Down here on the farm, the Redbirds enjoyed their fourth straight winning season in 2011 (77-66) under manager Chris Maloney. Nick Stavinoha hit 28 home runs and led the Pacific Coast League with 109 RBIs. The veteran slugger established new franchise records for career games (479), hits (531), homers (74), and RBIs (316). 

Closer Victor Marte also entered the Redbirds record book with 31 saves to lead the PCL. Along with pitcher Lance Lynn (7-3 in 2011) and corner infielder Matt Carpenter (.300, 70 RBIs), Marte opened the 2012 season with the parent club in St. Louis. (Lynn earned a spot on the National League All-Star team with 10 wins over the season’s first three months.)

Injuries in St. Louis cut deeply into the Redbirds roster as the 2012 season unfolded. Slugger Matt Adams hit nine home runs and drove in 27 by mid-May, but was recalled by the Cardinals when first-baseman Lance Berkman went down with a knee injury. Two outfielders expected to play regularly at AutoZone Park — Adron Chambers and Shane Robinson — also found themselves on the parent club’s active roster.
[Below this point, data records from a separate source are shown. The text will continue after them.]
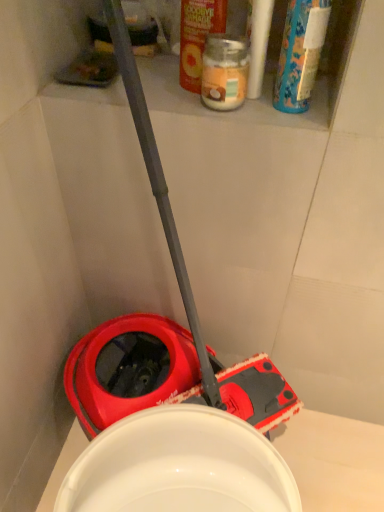 Question: Can you confirm if orange matte jar at upper center, which is the 1th cleaning product from left to right, is thinner than translucent glass jar at upper center?

Choices:
 (A) yes
 (B) no

Answer: (A)

Question: Is orange matte jar at upper center, the 2th cleaning product viewed from the right, outside of translucent glass jar at upper center?

Choices:
 (A) no
 (B) yes

Answer: (B)

Question: Is orange matte jar at upper center, which is the 1th cleaning product from left to right, smaller than translucent glass jar at upper center?

Choices:
 (A) no
 (B) yes

Answer: (A)

Question: Does orange matte jar at upper center, the 2th cleaning product viewed from the right, have a lesser height compared to translucent glass jar at upper center?

Choices:
 (A) no
 (B) yes

Answer: (A)

Question: Does orange matte jar at upper center, the 2th cleaning product viewed from the right, appear on the left side of translucent glass jar at upper center?

Choices:
 (A) yes
 (B) no

Answer: (A)

Question: Is orange matte jar at upper center, the 2th cleaning product viewed from the right, further to the viewer compared to translucent glass jar at upper center?

Choices:
 (A) no
 (B) yes

Answer: (A)

Question: Is translucent glass jar at upper center thinner than orange matte jar at upper center, which is the 1th cleaning product from left to right?

Choices:
 (A) no
 (B) yes

Answer: (A)

Question: Is translucent glass jar at upper center looking in the opposite direction of orange matte jar at upper center, which is the 1th cleaning product from left to right?

Choices:
 (A) no
 (B) yes

Answer: (B)

Question: Considering the relative sizes of translucent glass jar at upper center and orange matte jar at upper center, which is the 1th cleaning product from left to right, in the image provided, is translucent glass jar at upper center wider than orange matte jar at upper center, which is the 1th cleaning product from left to right,?

Choices:
 (A) yes
 (B) no

Answer: (A)

Question: From the image's perspective, is translucent glass jar at upper center under orange matte jar at upper center, which is the 1th cleaning product from left to right?

Choices:
 (A) no
 (B) yes

Answer: (B)

Question: From the image's perspective, is translucent glass jar at upper center located above orange matte jar at upper center, the 2th cleaning product viewed from the right?

Choices:
 (A) no
 (B) yes

Answer: (A)

Question: Does translucent glass jar at upper center contain orange matte jar at upper center, the 2th cleaning product viewed from the right?

Choices:
 (A) yes
 (B) no

Answer: (B)

Question: Does blue plastic bottle at upper right, positioned as the second cleaning product in left-to-right order, appear on the right side of translucent glass jar at upper center?

Choices:
 (A) no
 (B) yes

Answer: (B) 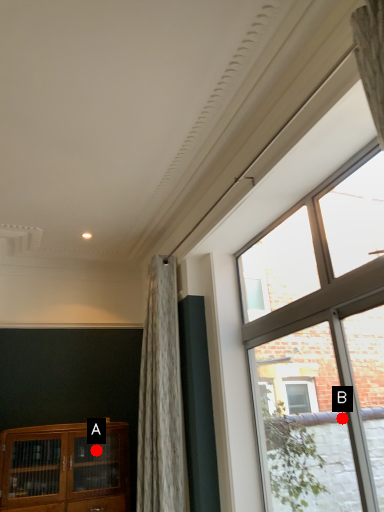 Question: Two points are circled on the image, labeled by A and B beside each circle. Which point is farther from the camera taking this photo?

Choices:
 (A) A is further
 (B) B is further

Answer: (A) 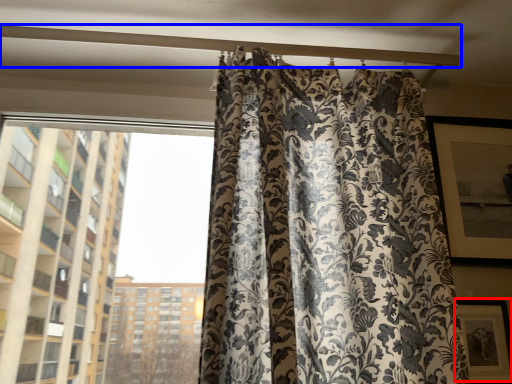 Question: Which point is closer to the camera, picture frame (highlighted by a red box) or beam (highlighted by a blue box)?

Choices:
 (A) picture frame
 (B) beam

Answer: (A) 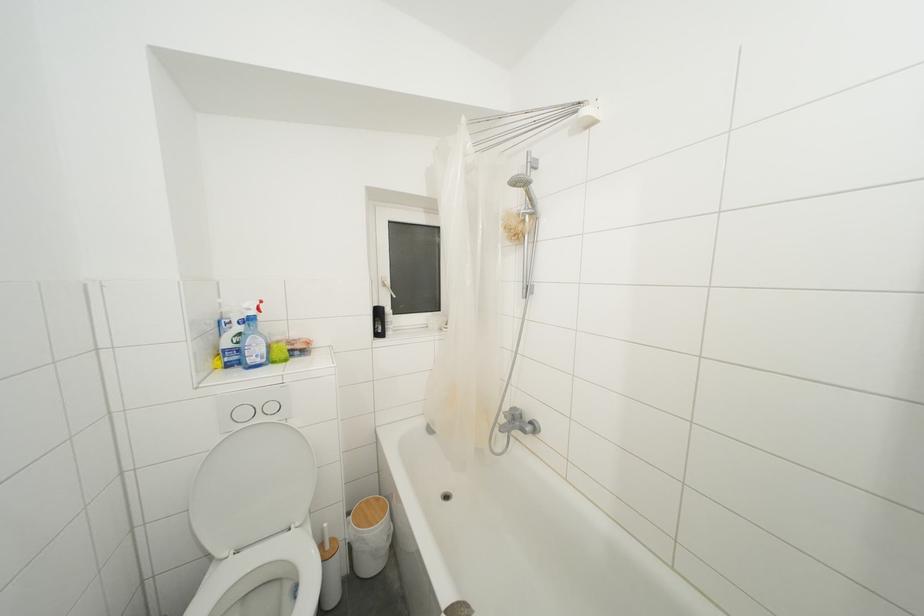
The result? Two nine-game losing streaks, a five-game slide, and a firm spot in the cellar of their division of the PCL. Even the Cardinals’ top prospect — pitcher Shelby Miller — struggled, going 4-6 with a 5.70 ERA through the end of June.
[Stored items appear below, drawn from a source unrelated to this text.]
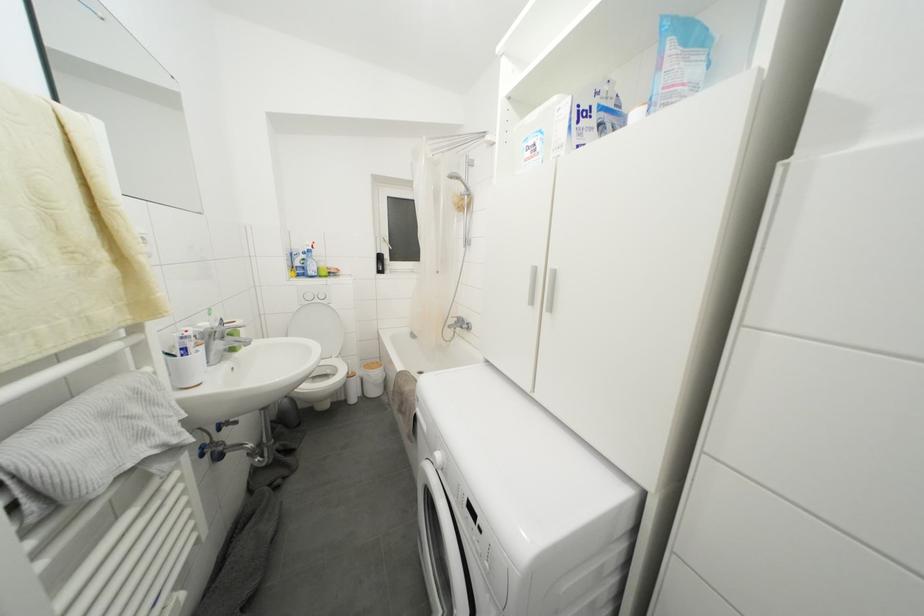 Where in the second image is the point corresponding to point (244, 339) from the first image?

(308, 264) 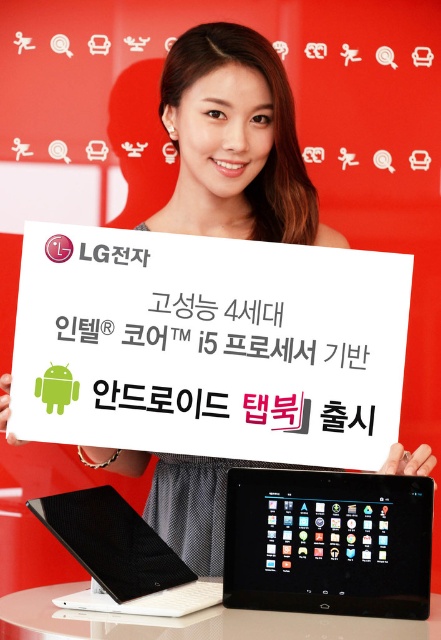 Between black carbon fiber tablet at lower center and white glossy table at lower center, which one appears on the right side from the viewer's perspective?

white glossy table at lower center is more to the right.

Between black carbon fiber tablet at lower center and white glossy table at lower center, which one is positioned higher?

Positioned higher is black carbon fiber tablet at lower center.

Is point (156, 554) more distant than point (4, 632)?

Yes.

You are a GUI agent. You are given a task and a screenshot of the screen. Output one action in this format:
    pyautogui.click(x=<x>, y=<y>)
    Task: Click on the black carbon fiber tablet at lower center
    The width and height of the screenshot is (441, 640).
    Given the screenshot: What is the action you would take?
    pyautogui.click(x=122, y=556)

Does black glossy tablet at center appear on the left side of white glossy table at lower center?

No, black glossy tablet at center is not to the left of white glossy table at lower center.

Which is above, black glossy tablet at center or white glossy table at lower center?

black glossy tablet at center

Where is `black glossy tablet at center`? The height and width of the screenshot is (640, 441). black glossy tablet at center is located at coordinates (328, 541).

The image size is (441, 640). Find the location of `black glossy tablet at center`. black glossy tablet at center is located at coordinates (328, 541).

Which is more to the left, black glossy tablet at center or black carbon fiber tablet at lower center?

black carbon fiber tablet at lower center is more to the left.

Can you confirm if black glossy tablet at center is wider than black carbon fiber tablet at lower center?

Yes, black glossy tablet at center is wider than black carbon fiber tablet at lower center.

In order to click on black glossy tablet at center in this screenshot , I will do `click(328, 541)`.

At what (x,y) coordinates should I click in order to perform the action: click on black glossy tablet at center. Please return your answer as a coordinate pair (x, y). The width and height of the screenshot is (441, 640). Looking at the image, I should click on (328, 541).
This fall will mark the dawn of a new era — in more ways than one — for the Memphis Tiger football program. After three dreadful seasons (during which the Tigers went 5-31), Justin Fuente takes over as head coach. The former offensive coordinator at TCU helped mold Andy Dalton into a starting quarterback his rookie season (2012) with the Cincinnati Bengals. Though the Memphis job will be his first as head coach, Fuente doesn’t shy from the challenge he faces.

“There are four fundamental pillars to our program,” he said shortly after the conclusion of spring practice. “Academic integrity, social responsibility, individual accountability, and competitive excellence. In a nutshell, we don’t make excuses.”
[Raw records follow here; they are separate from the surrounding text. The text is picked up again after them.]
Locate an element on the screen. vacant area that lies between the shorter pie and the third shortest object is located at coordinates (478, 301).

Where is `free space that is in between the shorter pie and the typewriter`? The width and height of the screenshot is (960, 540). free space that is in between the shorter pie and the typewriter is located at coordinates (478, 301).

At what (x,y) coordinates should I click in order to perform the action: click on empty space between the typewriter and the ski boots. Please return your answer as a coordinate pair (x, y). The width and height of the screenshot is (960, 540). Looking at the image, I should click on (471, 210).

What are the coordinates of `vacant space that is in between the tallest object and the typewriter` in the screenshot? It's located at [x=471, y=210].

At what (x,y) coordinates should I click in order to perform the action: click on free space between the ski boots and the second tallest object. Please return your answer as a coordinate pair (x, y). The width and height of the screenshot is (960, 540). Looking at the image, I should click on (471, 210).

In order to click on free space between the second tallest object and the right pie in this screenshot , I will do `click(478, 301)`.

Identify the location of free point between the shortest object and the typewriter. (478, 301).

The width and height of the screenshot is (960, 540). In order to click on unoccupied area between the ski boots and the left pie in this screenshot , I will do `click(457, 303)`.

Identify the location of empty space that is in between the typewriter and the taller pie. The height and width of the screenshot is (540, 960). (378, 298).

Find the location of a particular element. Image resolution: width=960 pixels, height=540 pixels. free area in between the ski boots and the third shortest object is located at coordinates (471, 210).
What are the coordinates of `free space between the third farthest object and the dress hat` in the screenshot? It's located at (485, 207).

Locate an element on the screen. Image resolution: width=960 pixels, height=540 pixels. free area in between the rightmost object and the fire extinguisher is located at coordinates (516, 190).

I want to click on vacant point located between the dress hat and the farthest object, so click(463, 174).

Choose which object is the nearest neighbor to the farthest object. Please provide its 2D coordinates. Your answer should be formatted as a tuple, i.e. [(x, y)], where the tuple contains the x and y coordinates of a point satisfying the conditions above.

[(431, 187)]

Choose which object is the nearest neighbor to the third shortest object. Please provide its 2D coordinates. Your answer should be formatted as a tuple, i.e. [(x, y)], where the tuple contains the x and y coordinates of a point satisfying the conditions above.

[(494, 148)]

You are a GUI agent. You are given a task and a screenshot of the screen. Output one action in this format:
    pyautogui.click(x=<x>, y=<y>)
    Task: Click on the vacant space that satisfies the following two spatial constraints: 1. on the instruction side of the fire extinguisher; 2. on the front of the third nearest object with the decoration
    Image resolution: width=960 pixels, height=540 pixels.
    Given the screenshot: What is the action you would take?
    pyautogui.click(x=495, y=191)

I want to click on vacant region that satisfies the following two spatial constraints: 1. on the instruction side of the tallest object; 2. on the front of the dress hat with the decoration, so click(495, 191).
For the first time in more than 60 years, the upcoming Tiger football schedule does not include an opponent from the mighty SEC. (“I don’t mind playing them,” says Fuente. “But right now, we’re building this program.”) And starting with the 2013 season, the Tigers will compete as members of the Big East conference, placing the program — for the first time — on the radar of a possible major bowl game or even national-championship playoff. If the darkest days of Tiger football are truly behind, perhaps the arrival of Justin Fuente and the Big East means a bright, new dawn for fall Saturdays.

The Tigers’ 2012 home schedule: UT Martin (Sept. 1), Middle Tennessee (Sept. 15), Rice (Oct. 6), UCF (Oct. 20), Tulane (Nov. 10), Southern Miss (Nov. 24).